Now sit back and I’ll tell you me tale of woe.  I feel like there should be a sad harmonica playing.  Imagine sad, slow harmonica music.  Ooh, and a banjo.  Wistful banjo. 

Back in June, I wrote about the letter I received from my insurance company, apprising me of the exciting new program designed to fuck with my medication because they didn’t feel like paying for it anymore.  You can imagine how relieved I was on Monday when customer service said that my doctor could send a prior authorization waiver, which would allow me to bypass the step therapy program.  Add happy fiddle, Con brio.  I called my doctor’s office, gave them the information, and rested in the knowledge that everything would be just fine.  

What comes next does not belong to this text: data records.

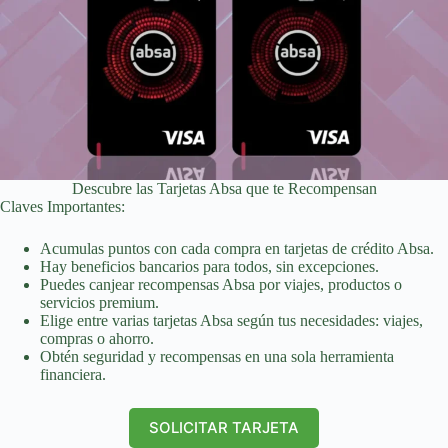
Descubre las Tarjetas Absa que te Recompensan
Claves Importantes:
Acumulas puntos con cada compra en tarjetas de crédito Absa.
Hay beneficios bancarios para todos, sin excepciones.
Puedes canjear recompensas Absa por viajes, productos o
servicios premium.
Elige entre varias tarjetas Absa según tus necesidades: viajes,
compras o ahorro.
Obtén seguridad y recompensas en una sola herramienta
financiera.
SOLICITAR TARJETA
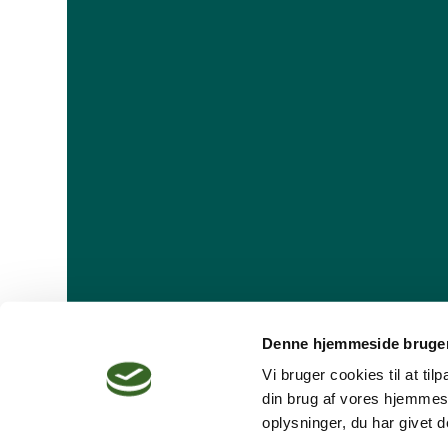
Denne hjemmeside bruger
Vi bruger cookies til at ti
din brug af vores hjemmes
oplysninger, du har givet d
Dansk Psykoterapeutforening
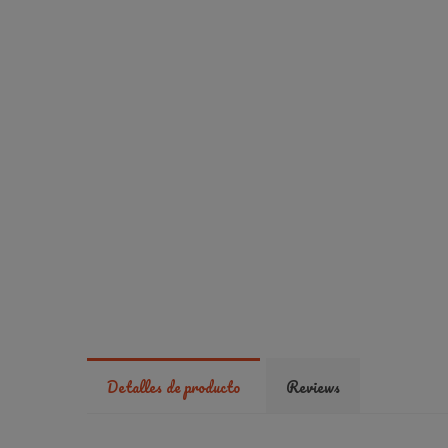
Detalles de producto
Reviews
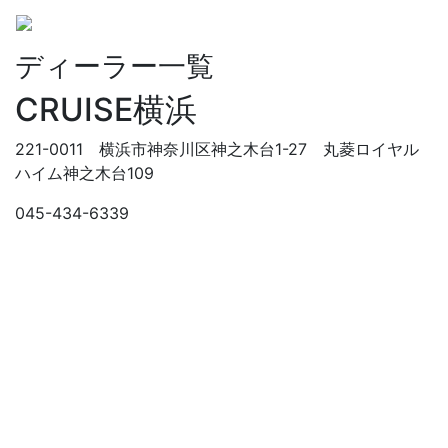
Menu
ディーラー一覧
CRUISE横浜
221-0011 横浜市神奈川区神之木台1-27 丸菱ロイヤル
ハイム神之木台109
045-434-6339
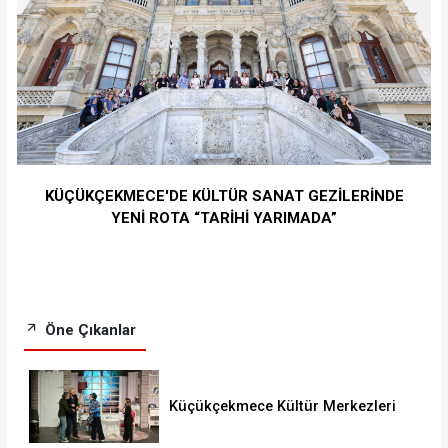
KÜÇÜKÇEKMECE'DE KÜLTÜR SANAT GEZİLERİNDE
YENİ ROTA “TARİHİ YARIMADA”
Öne Çıkanlar
Küçükçekmece Kültür Merkezleri
Milyonları Ağırladı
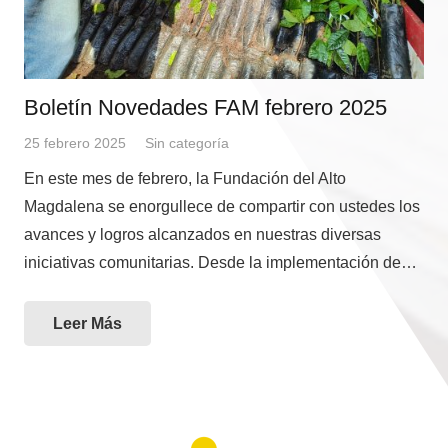
Boletín Novedades FAM febrero 2025
25 febrero 2025
Sin categoría
En este mes de febrero, la Fundación del Alto
Magdalena se enorgullece de compartir con ustedes los
avances y logros alcanzados en nuestras diversas
iniciativas comunitarias. Desde la implementación de…
Leer Más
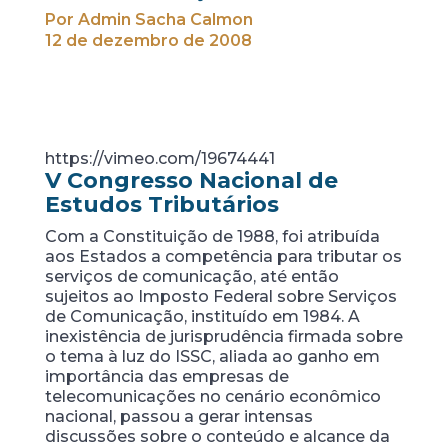
Por Admin Sacha Calmon
12 de dezembro de 2008
https://vimeo.com/19674441
V Congresso Nacional de
Estudos Tributários
Com a Constituição de 1988, foi atribuída
aos Estados a competência para tributar os
serviços de comunicação, até então
sujeitos ao Imposto Federal sobre Serviços
de Comunicação, instituído em 1984. A
inexistência de jurisprudência firmada sobre
o tema à luz do ISSC, aliada ao ganho em
importância das empresas de
telecomunicações no cenário econômico
nacional, passou a gerar intensas
discussões sobre o conteúdo e alcance da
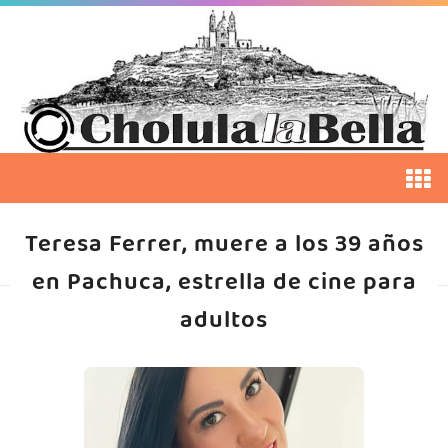
Teresa Ferrer, muere a los 39 años
en Pachuca, estrella de cine para
adultos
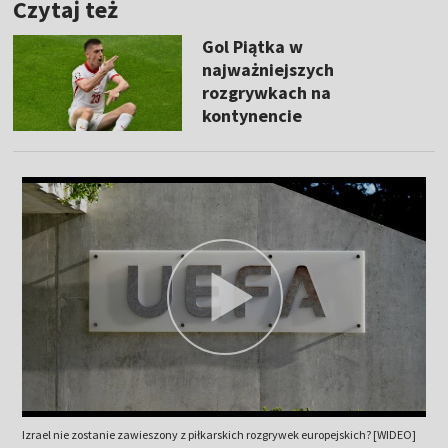
Czytaj też
Gol Piątka w
najważniejszych
rozgrywkach na
kontynencie
Izrael nie zostanie zawieszony z piłkarskich rozgrywek europejskich? [WIDEO]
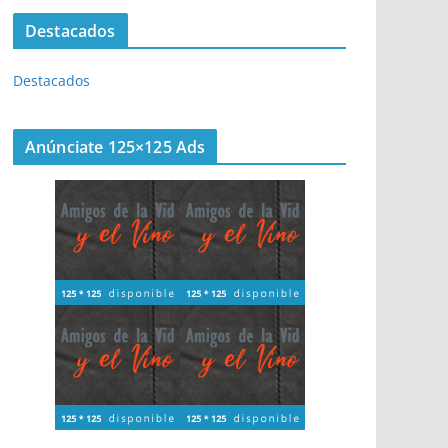
Destacados
Destacados
Anúnciate 125×125 Ads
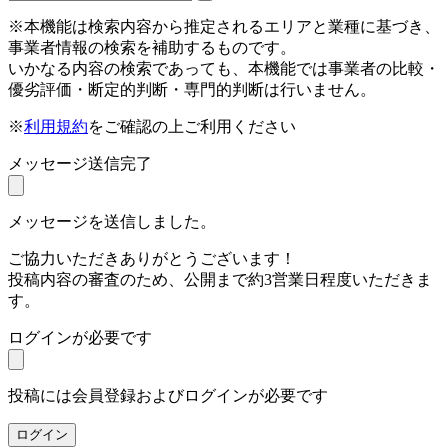
※本機能は検索内容から推定されるエリアと業種に基づき、
事業者情報の検索を補助するものです。
いかなる内容の検索であっても、本機能では事業者の比較・
優劣評価・断定的判断・専門的判断は行いません。
※
利用規約
をご確認の上ご利用ください
メッセージ送信完了
メッセージを送信しました。
ご協力いただきありがとうございます！
投稿内容の審査のため、公開まで約3営業日程度いただきま
す。
ログインが必要です
投稿には会員登録およびログインが必要です
ログイン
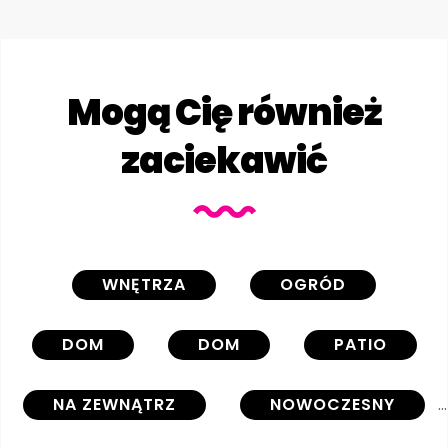
Mogą Cię również
zaciekawić
WNĘTRZA
OGRÓD
DOM
DOM
PATIO
NA ZEWNĄTRZ
NOWOCZESNY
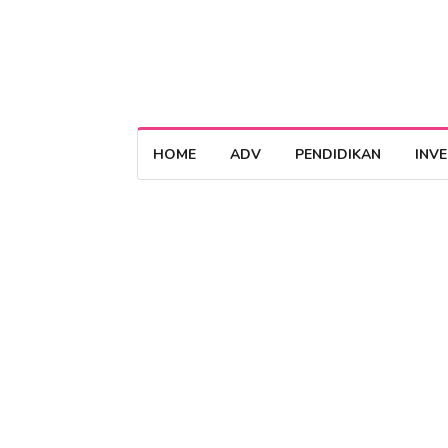
HOME
ADV
PENDIDIKAN
INV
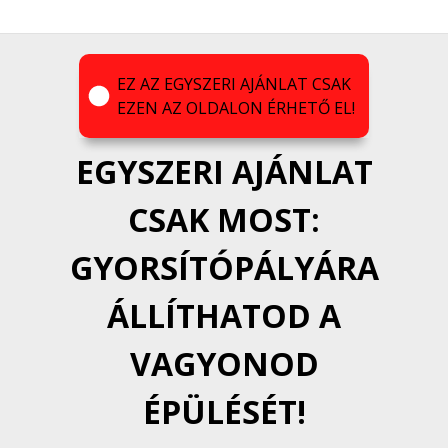
EZ AZ EGYSZERI AJÁNLAT CSAK
EZEN AZ OLDALON ÉRHETŐ EL!
EGYSZERI AJÁNLAT
CSAK MOST:
GYORSÍTÓPÁLYÁRA
ÁLLÍTHATOD A
VAGYONOD
ÉPÜLÉSÉT!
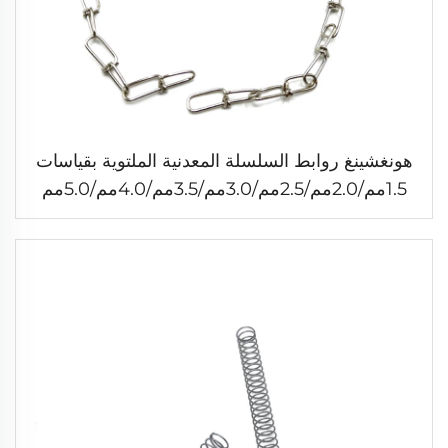
هونغشينغ روابط السلسلة المعدنية الملتوية بقياسات
1.5مم/2.0مم/2.5مم/3.0مم/3.5مم/4.0مم/5.0مم
رابط السلسلة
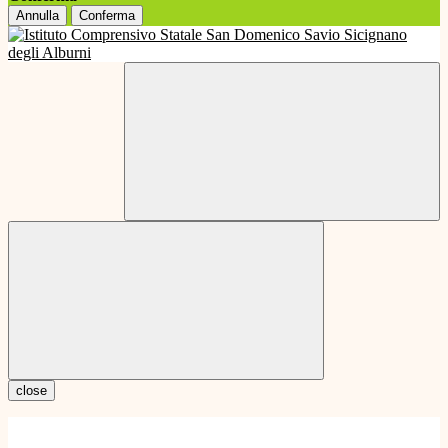
Annulla
Conferma
close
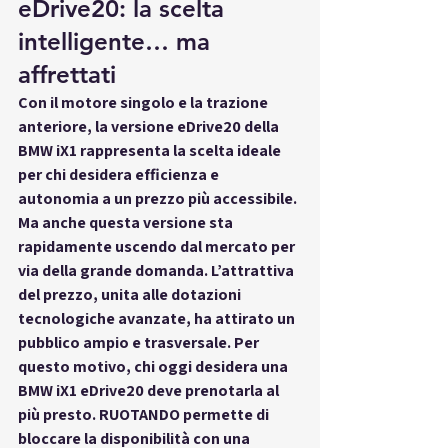
eDrive20: la scelta 
intelligente… ma 
affrettati
Con il motore singolo e la trazione 
anteriore, la versione eDrive20 della 
BMW iX1 rappresenta la scelta ideale 
per chi desidera efficienza e 
autonomia a un prezzo più accessibile. 
Ma anche questa versione sta 
rapidamente uscendo dal mercato per 
via della grande domanda. L’attrattiva 
del prezzo, unita alle dotazioni 
tecnologiche avanzate, ha attirato un 
pubblico ampio e trasversale. Per 
questo motivo, chi oggi desidera una 
BMW iX1 eDrive20 deve prenotarla al 
più presto. RUOTANDO permette di 
bloccare la disponibilità con una 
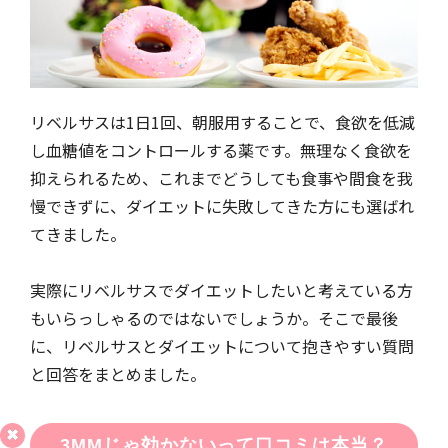
リベルサスは1日1回、朝服用することで、食欲を低減
し血糖値をコントロールする薬です。無理なく食欲を
抑えられるため、これまでどうしても食事や間食を我
慢できずに、ダイエットに失敗してきた方にも選ばれ
てきました。
実際にリベルサスでダイエットしたいと考えている方
もいらっしゃるのではないでしょうか。そこで最後
に、リベルサスとダイエットについて抱きやすい質問
と回答をまとめました。
3MMじゃ効かないって口コミは本当？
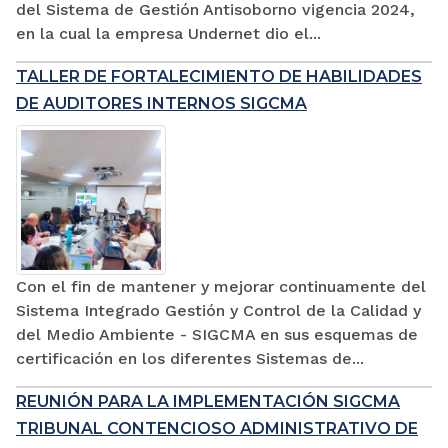
del Sistema de Gestión Antisoborno vigencia 2024,
en la cual la empresa Undernet dio el...
TALLER DE FORTALECIMIENTO DE HABILIDADES
DE AUDITORES INTERNOS SIGCMA
Con el fin de mantener y mejorar continuamente del
Sistema Integrado Gestión y Control de la Calidad y
del Medio Ambiente - SIGCMA en sus esquemas de
certificación en los diferentes Sistemas de...
REUNIÓN PARA LA IMPLEMENTACIÓN SIGCMA
TRIBUNAL CONTENCIOSO ADMINISTRATIVO DE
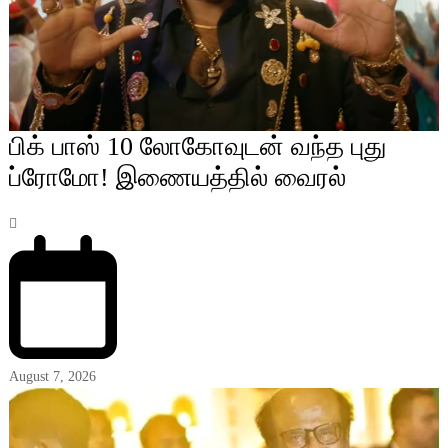
பிக் பாஸ் 10 லோகோவுடன் வந்த புது
ப்ரோமோ! இணையத்தில் வைரல்
August 7, 2026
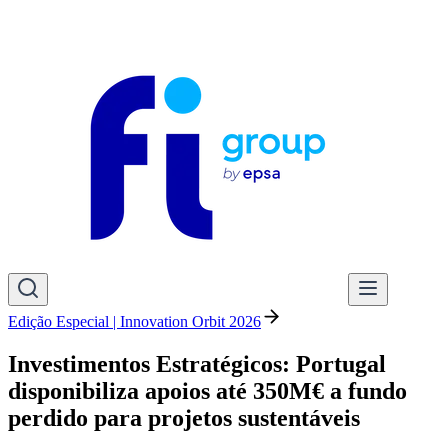
Edição Especial | Innovation Orbit 2026
Investimentos Estratégicos: Portugal
disponibiliza apoios até 350M€ a fundo
perdido para projetos sustentáveis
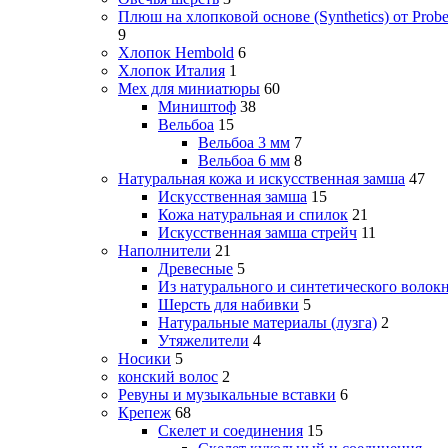
Плюш на хлопковой основе (Synthetics) от Probe
9
Хлопок Hembold
6
Хлопок Италия
1
Мех для миниатюры
60
Миништоф
38
Вельбоа
15
Вельбоа 3 мм
7
Вельбоа 6 мм
8
Натуральная кожа и искусственная замша
47
Искусственная замша
15
Кожа натуральная и спилок
21
Искусственная замша стрейч
11
Наполнители
21
Древесные
5
Из натурального и синтетического волок
Шерсть для набивки
5
Натуральные материалы (лузга)
2
Утяжелители
4
Носики
5
конский волос
2
Ревуны и музыкальные вставки
6
Крепеж
68
Скелет и соединения
15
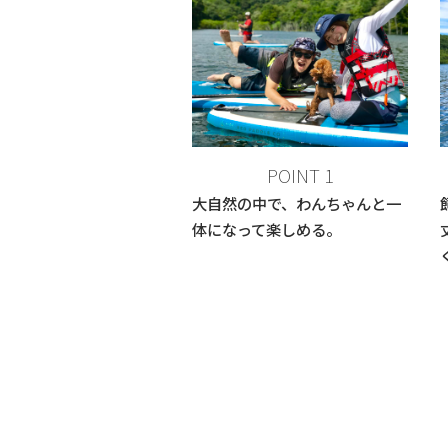
POINT 1
大自然の中で、わんちゃんと一
体になって楽しめる。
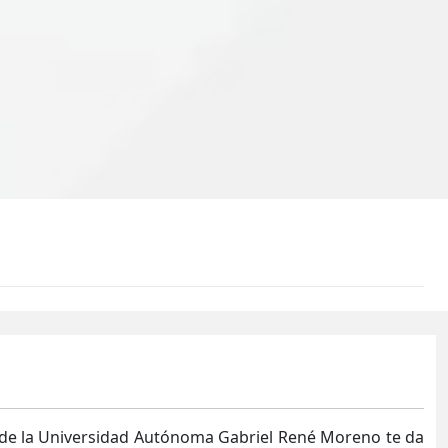
de la Universidad Autónoma Gabriel René Moreno te da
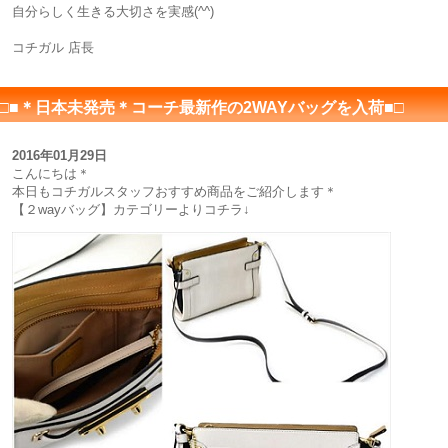
自分らしく生きる大切さを実感(^^)
コチガル 店長
□■＊日本未発売＊コーチ最新作の2WAYバッグを入荷■□
2016年01月29日
こんにちは＊
本日もコチガルスタッフおすすめ商品をご紹介します＊
【２wayバッグ】カテゴリーよりコチラ↓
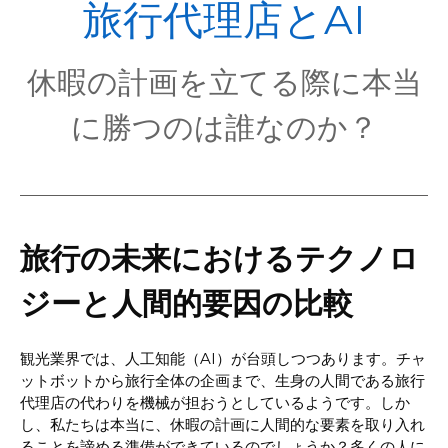
POL
旅行代理店とAI
休暇の計画を立てる際に本当
に勝つのは誰なのか？
旅行の未来におけるテクノロ
ジーと人間的要因の比較
観光業界では、人工知能（AI）が台頭しつつあります。チャ
ットボットから旅行全体の企画まで、生身の人間である旅行
代理店の代わりを機械が担おうとしているようです。しか
し、私たちは本当に、休暇の計画に人間的な要素を取り入れ
ることを諦める準備ができているのでしょうか？多くの人に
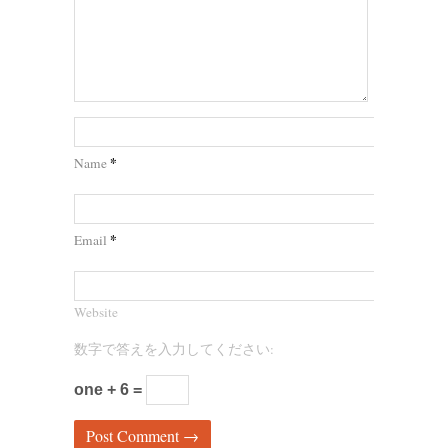
*
Name
*
Email
Website
数字で答えを入力してください:
one + 6 =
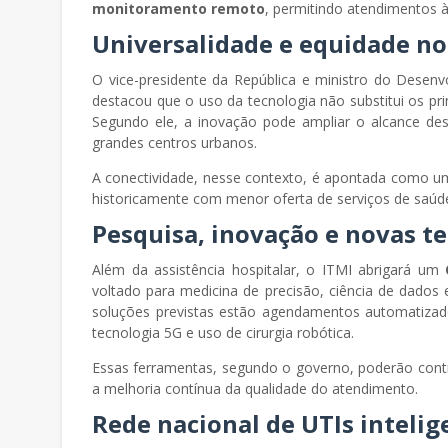
monitoramento remoto
, permitindo atendimentos à
Universalidade e equidade no
O vice-presidente da República e ministro do Desenv
destacou que o uso da tecnologia não substitui os pri
Segundo ele, a inovação pode ampliar o alcance des
grandes centros urbanos.
A conectividade, nesse contexto, é apontada como um 
historicamente com menor oferta de serviços de saúd
Pesquisa, inovação e novas t
Além da assistência hospitalar, o ITMI abrigará um
voltado para medicina de precisão, ciência de dados
soluções previstas estão agendamentos automatizado
tecnologia 5G e uso de cirurgia robótica.
Essas ferramentas, segundo o governo, poderão contri
a melhoria contínua da qualidade do atendimento.
Rede nacional de UTIs intelig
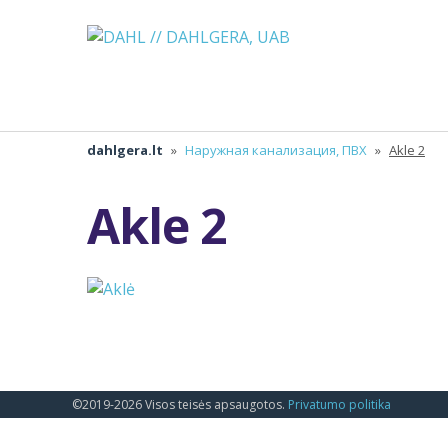
dahlgera.lt
»
Наружная канализация, ПВХ
»
Akle 2
Akle 2
©2019-2026 Visos teisės apsaugotos.
Privatumo politika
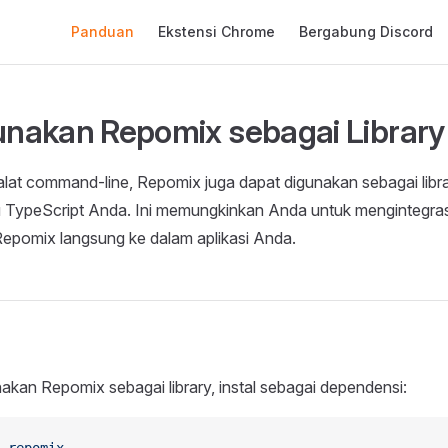
Main Navigation
Panduan
Ekstensi Chrome
Bergabung Discord
akan Repomix sebagai Library
alat command-line, Repomix juga dapat digunakan sebagai libr
u TypeScript Anda. Ini memungkinkan Anda untuk mengintegra
Repomix langsung ke dalam aplikasi Anda.
kan Repomix sebagai library, instal sebagai dependensi:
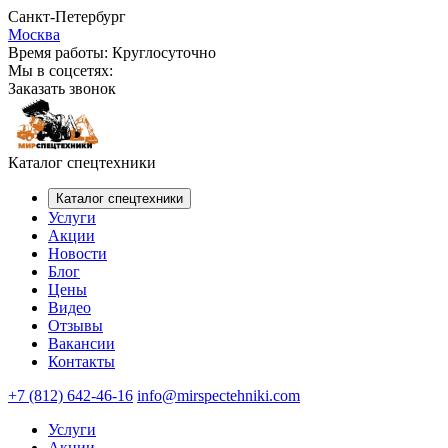
Санкт-Петербург
Москва
Время работы:
Круглосуточно
Мы в соцсетях:
Заказать звонок
Каталог спецтехники
Каталог спецтехники
Услуги
Акции
Новости
Блог
Цены
Видео
Отзывы
Вакансии
Контакты
+7 (812) 642-46-16
info@mirspectehniki.com
Услуги
Акции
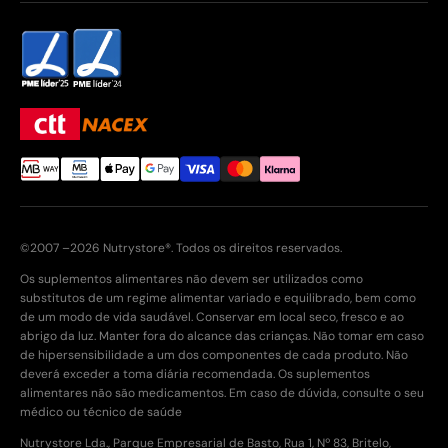
©2007 –2026 Nutrystore®. Todos os direitos reservados.
Os suplementos alimentares não devem ser utilizados como
substitutos de um regime alimentar variado e equilibrado, bem como
de um modo de vida saudável. Conservar em local seco, fresco e ao
abrigo da luz. Manter fora do alcance das crianças. Não tomar em caso
de hipersensibilidade a um dos componentes de cada produto. Não
deverá exceder a toma diária recomendada. Os suplementos
alimentares não são medicamentos. Em caso de dúvida, consulte o seu
médico ou técnico de saúde
Nutrystore Lda., Parque Empresarial de Basto, Rua 1, Nº 83, Britelo,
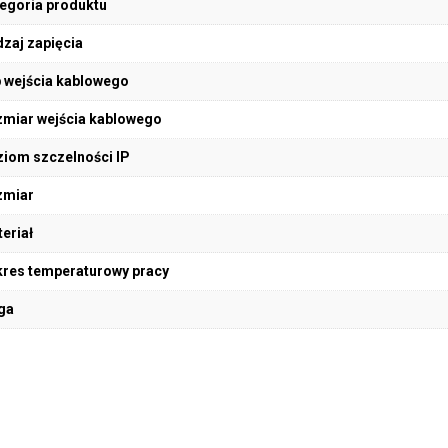
egoria produktu
zaj zapięcia
 wejścia kablowego
miar wejścia kablowego
iom szczelności IP
zmiar
eriał
res temperaturowy pracy
ga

Suspenseful fiddle only, pianissimo
Fast forward to August.  I called the mail order prescription service to refill my Lyrica.  It was then that I found out from a sympathetic and apologetic customer service rep that my doctor had sent the prior authorization, but the prior authorization department had trashed the prior authorization because I didn’t need prior authorization for Lyrica in June.  Through tears and incredulity of the idiocy of epic proportions I was dealing with, I confirmed, and actually had the prior authorization supervisor say to me that:

A) Insurance sent me the notification of the step therapy program, set to begin July 1st, before July 1st so that I would have an opportunity to get things in order with my doctor.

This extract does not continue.